• [What needs to be done] With pictures excluded, repeat exactly the lines from the one containing "Ulubione (155, 1071)" through the last line of the material below.
▼▼▼
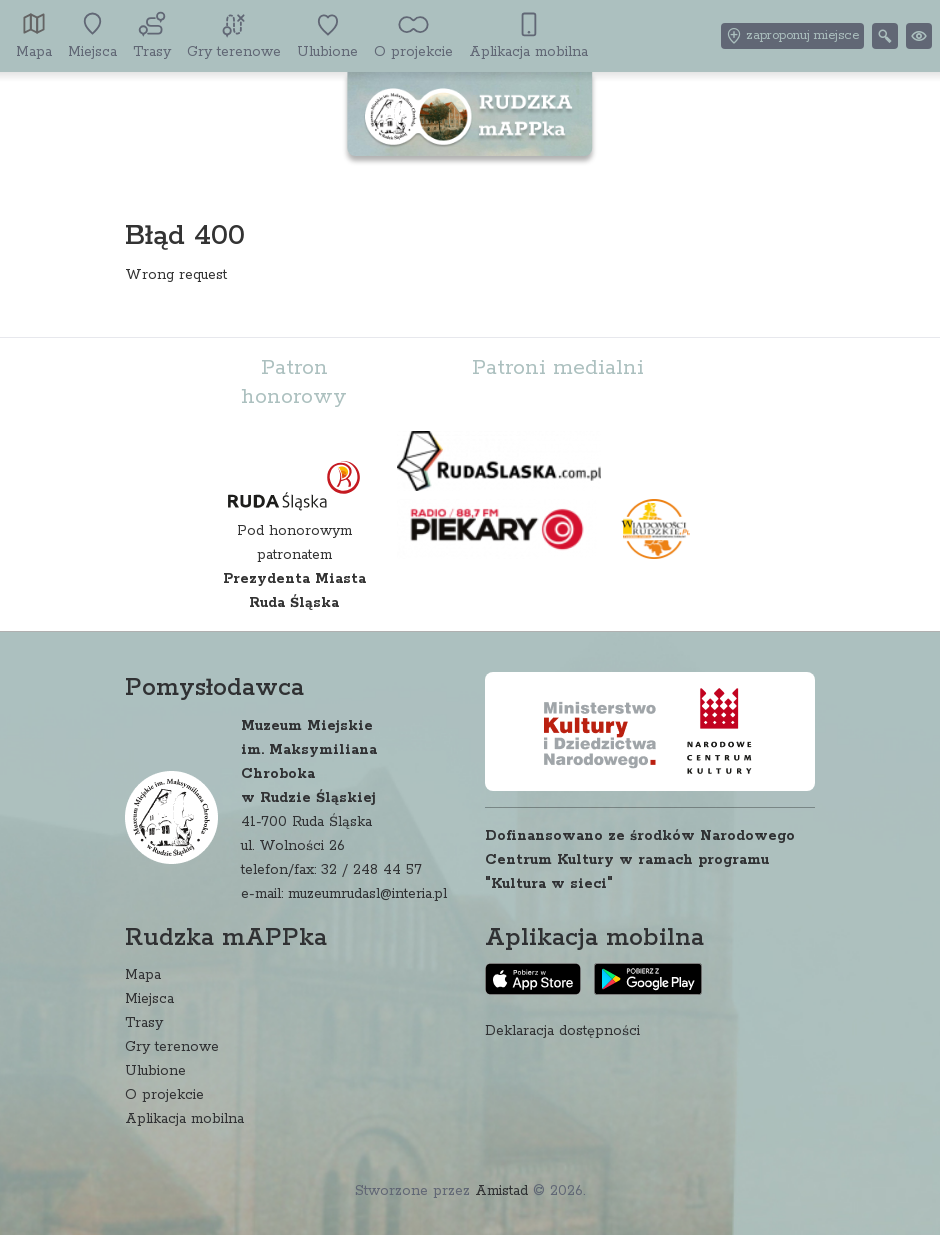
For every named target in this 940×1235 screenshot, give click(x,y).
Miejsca (149, 999)
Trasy (144, 1023)
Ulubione (155, 1071)
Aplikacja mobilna (184, 1119)
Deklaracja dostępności (562, 1031)
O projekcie (164, 1095)
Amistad (501, 1191)
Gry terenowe (172, 1047)
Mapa (143, 975)
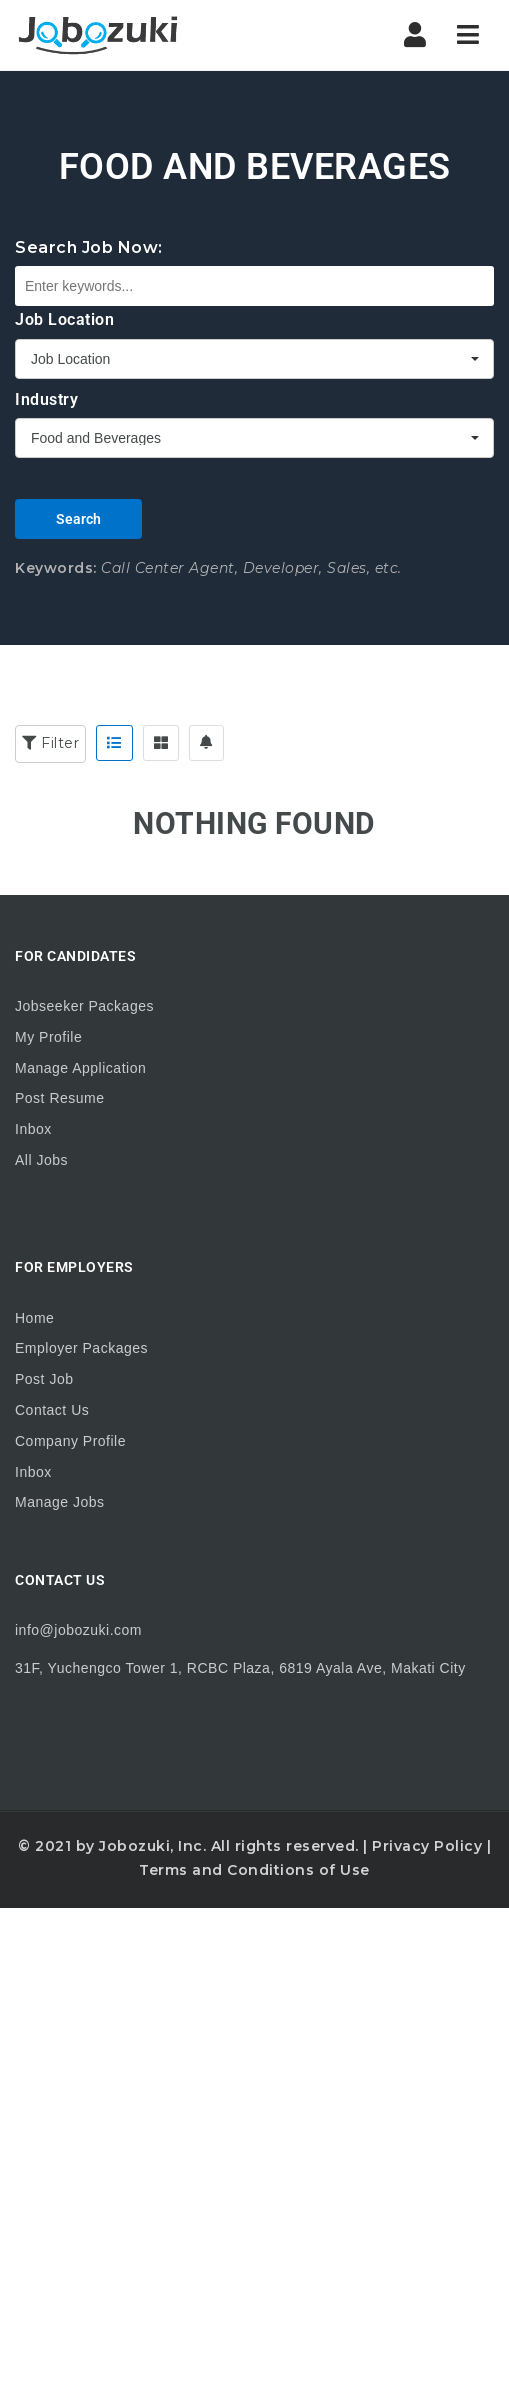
▲▲▲
• [Output of the task]
Ulubione (155, 1071)
Aplikacja mobilna (184, 1119)
Deklaracja dostępności (562, 1031)
O projekcie (164, 1095)
Amistad (501, 1191)
Gry terenowe (172, 1047)
Mapa (143, 975)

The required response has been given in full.